Charting the redevelopment of the Quaker Gardens between Banner Street and Chequer Street, London, in 02005.

Friday, March 04, 2005

Goodbye, Jack Frost, for another year

One of the compensations of winter in Bunhill is the availability of Fuller's Jack Frost in the Artillery Arms, on the corner of Bunhill Row and Dufferin Street (more or less between the Quaker burial ground and the 'non-conformist' burial ground on the opposite side of Bunhill Row). At its best, Jack Frost is very special beer. I haven't enjoyed a pint so much since I was an under-age drinker.

Given the snow this morning, it was an unwelcome surprise to find that Fullers have decreed that winter is over, and Jack Frost has been withdrawn until the nights close in again. I was offered, and accepted, a pint of the dubiously-named Jennings Ale instead.

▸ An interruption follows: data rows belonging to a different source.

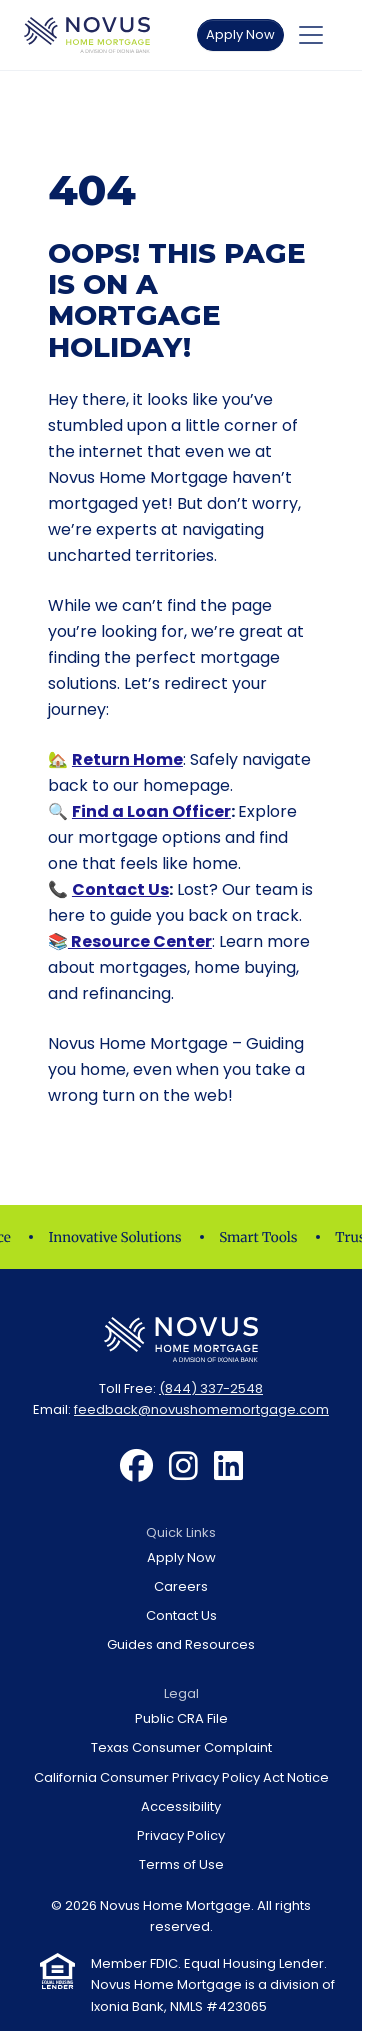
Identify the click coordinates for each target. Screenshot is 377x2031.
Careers (181, 1586)
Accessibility (181, 1806)
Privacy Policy (181, 1835)
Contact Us (120, 889)
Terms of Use (181, 1864)
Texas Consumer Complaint (181, 1747)
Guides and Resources (181, 1644)
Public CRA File (181, 1718)
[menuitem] (136, 1467)
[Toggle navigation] (311, 35)
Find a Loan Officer (151, 811)
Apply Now (240, 34)
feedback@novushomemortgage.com (201, 1409)
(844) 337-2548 (211, 1388)
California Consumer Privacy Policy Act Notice (181, 1777)
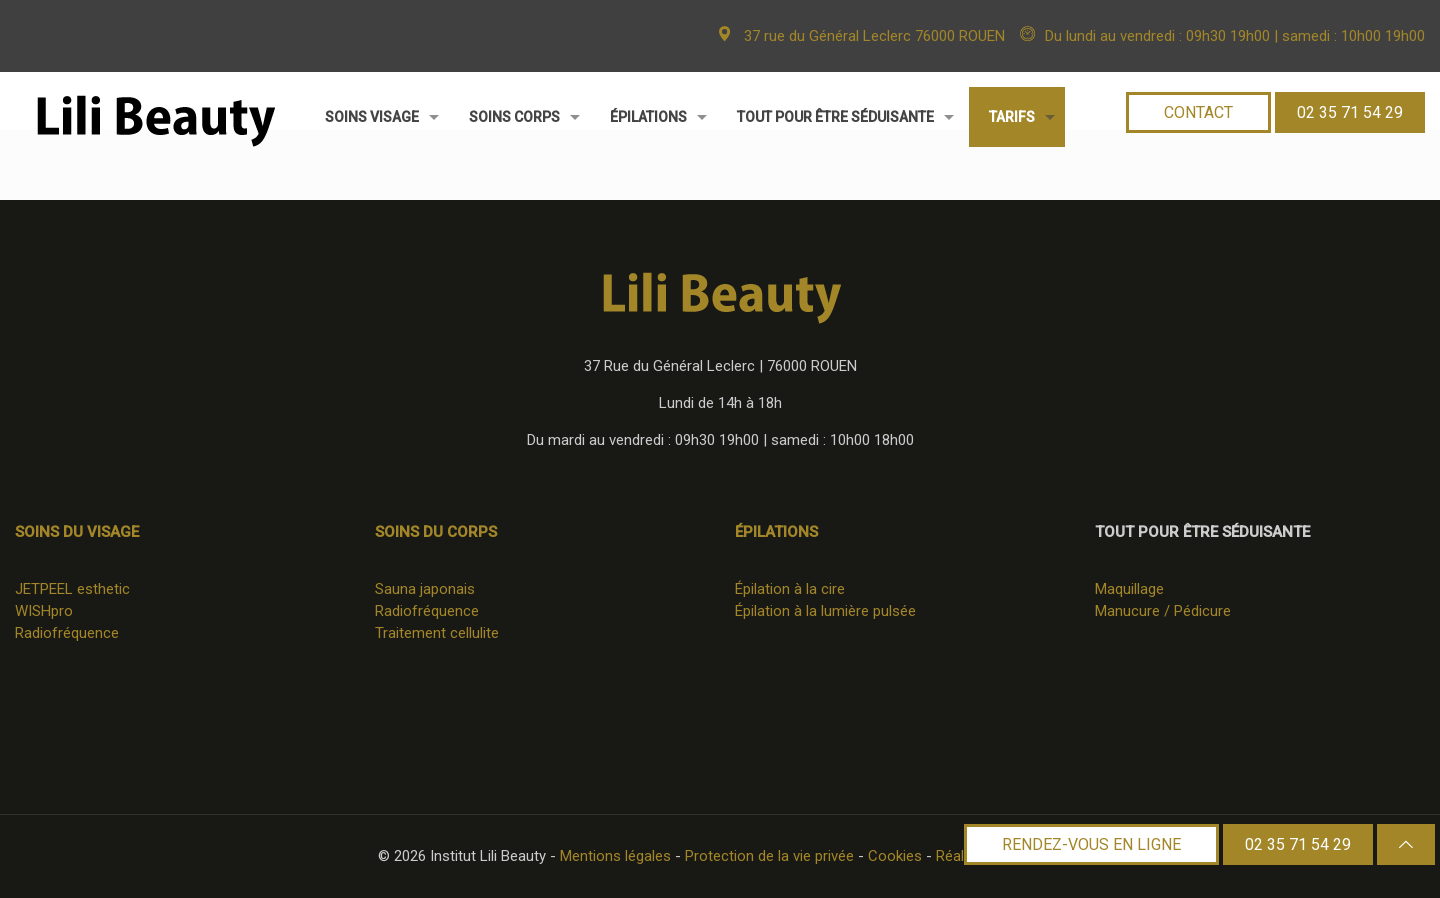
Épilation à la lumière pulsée (825, 611)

The Artillery Arms is a treasure for more than just its beers. It's a small traditional pub that would be hard to convert to anything else. Reassuringly, after it was closed for refurbishment for two months last summer, you could barely tell the difference. Clearly it makes its living from the City office spillover that crowds the bar at lunchtimes and early evenings, with loud voices and louder ties. But it comes into its own when it starts to empty out and you can appreciate two of its special features. One is its wide selection of bar games from jenga to chess (using glass pieces that are rather hard to distinguish in gloomy bar light). The other is a determinedly fogey-ish music policy. Bob Dylan and Neil Young are the perennial staples, and this evening the selections were drawn alternately from Dylan's Bringing it all Back Home, Young's Harvest Moon, and, as 'guest artist', Nick Cave and his sublime Boatman's Call album.

Lucy had a scare today, but — touch wood — all is OK.